There’s some evidence that tropical cyclones in the Bay of Bengal may shift northward and weaken as climate change proceeds. If so, that could potentially open the door for an increase in westward-moving depressions that traverse northern India and sweep into Pakistan.

Figure 3.  Rainfall at key stations across the province of Sindh through August 29 far exceeded the average values for August. The town of Padidan had received more than 1200 millimeters (47.24 inches) in the month so far. Reports that the city received 1700 mm in a single day may be referring to Padidan’s total of 1722 mm from July 1 to August 25, rather than a single-day total. (Image credit: Sher Muhammad)

Globally, warming oceans are supplying tropical cyclones with more water vapor, allowing for intensified rainfall.
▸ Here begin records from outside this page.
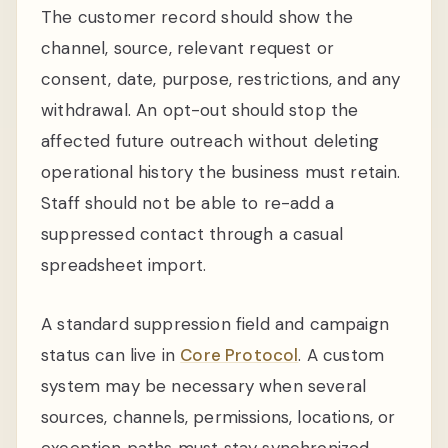
The customer record should show the
channel, source, relevant request or
consent, date, purpose, restrictions, and any
withdrawal. An opt-out should stop the
affected future outreach without deleting
operational history the business must retain.
Staff should not be able to re-add a
suppressed contact through a casual
spreadsheet import.
A standard suppression field and campaign
status can live in
Core Protocol
. A custom
system may be necessary when several
sources, channels, permissions, locations, or
exception paths must stay synchronized.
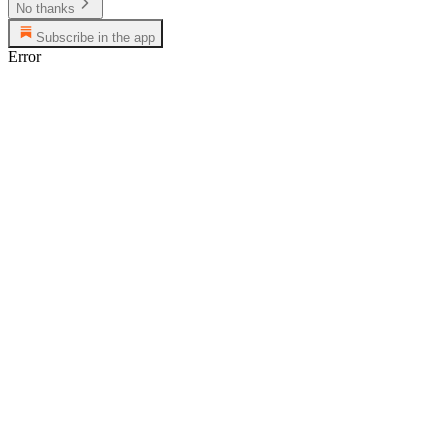
No thanks
Subscribe in the app
Error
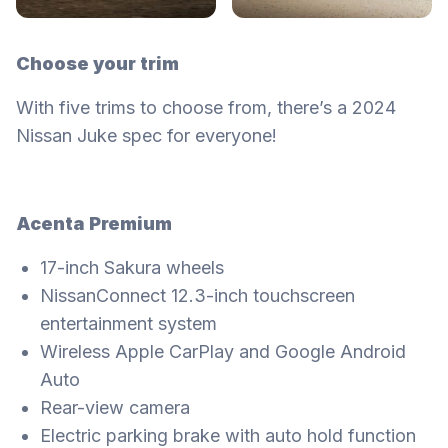
Choose your trim
With five trims to choose from, there’s a 2024
Nissan Juke spec for everyone!
Acenta Premium
17-inch Sakura wheels
NissanConnect 12.3-inch touchscreen
entertainment system
Wireless Apple CarPlay and Google Android
Auto
Rear-view camera
Electric parking brake with auto hold function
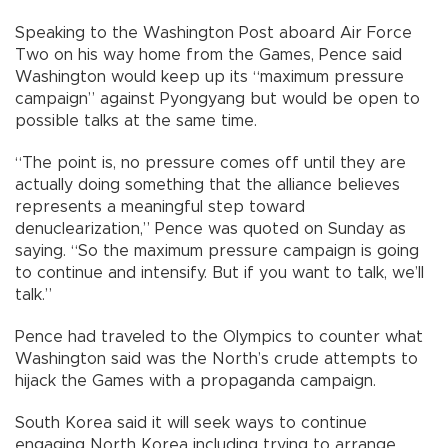
Speaking to the Washington Post aboard Air Force
Two on his way home from the Games, Pence said
Washington would keep up its “maximum pressure
campaign” against Pyongyang but would be open to
possible talks at the same time.
“The point is, no pressure comes off until they are
actually doing something that the alliance believes
represents a meaningful step toward
denuclearization,” Pence was quoted on Sunday as
saying. “So the maximum pressure campaign is going
to continue and intensify. But if you want to talk, we’ll
talk.”
Pence had traveled to the Olympics to counter what
Washington said was the North’s crude attempts to
hijack the Games with a propaganda campaign.
South Korea said it will seek ways to continue
engaging North Korea including trying to arrange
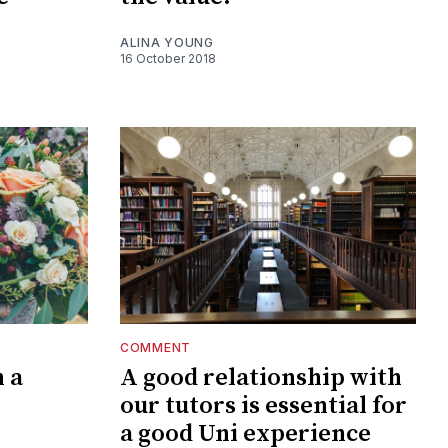
ALINA YOUNG
16 October 2018
COMMENT
 a
A good relationship with
our tutors is essential for
a good Uni experience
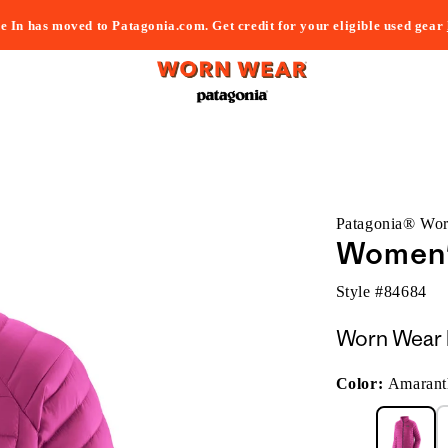
e In has moved to Patagonia.com. Get credit for your eligible used gear
Patagonia® Wo
Women'
Style #
84684
Worn Wear 
Color:
Amarant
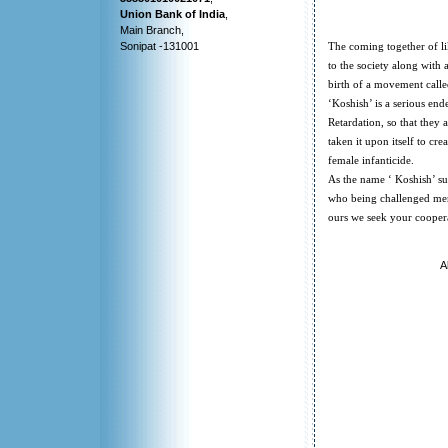
Union Bank of India
,
Main Branch,
Sonipat -131001
The coming together of li
to the society along with 
birth of a movement calle
‘Koshish’ is a serious end
Retardation, so that they 
taken it upon itself to c
female infanticide.
As the name ‘ Koshish’ sug
who being challenged ment
ours we seek your coopera
A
A 2021 paper in Nature Communications by Oscar Guzman and Haiyan Jiang, of Florida International University, found that the average rainfall produced by a tropical cyclone increased by 1.3% per year from 1998 to 2016, which the authors attributed to rising sea surface temperature and enhanced atmospheric moisture. The trend was similar across the spectrum of tropical cyclone strength.

A growing nation faces a growing problem

Pakistan’s contribution to the planet’s burden of greenhouse gases is minuscule (less than 1% of recent global emissions), but it will bear some of the worst effects of climate change of any nation. The Global Climate Risk Index for 2021 – calculated by the nonprofit Germanwatch based on data from Munich Re – ranked Pakistan as the eighth most vulnerable country on Earth to long-term climate risk.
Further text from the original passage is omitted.